● TASK OBJECTIVE: Write out every record below exactly as it stands, leaving the pictures out.

● TASK INPUT:
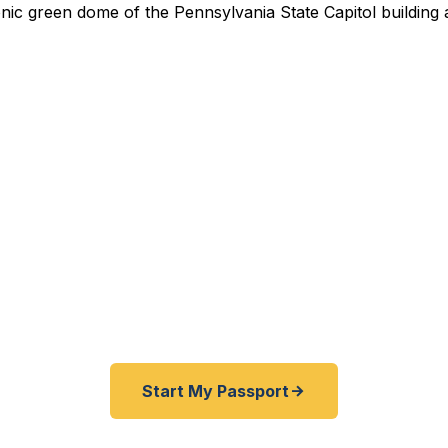
ed Passport Services in Ha
Pennsylvania State Capitol to the Susquehanna Riverf
Camp Hill — Fast Passport Center connects Harrisburg
 travelers with emergency and expedited passport pr
fast as 24 hours.
Start My Passport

● SOLUTION:
ed Passport Services in Ha
Pennsylvania State Capitol to the Susquehanna Riverf
Camp Hill — Fast Passport Center connects Harrisburg
 travelers with emergency and expedited passport pr
fast as 24 hours.
Start My Passport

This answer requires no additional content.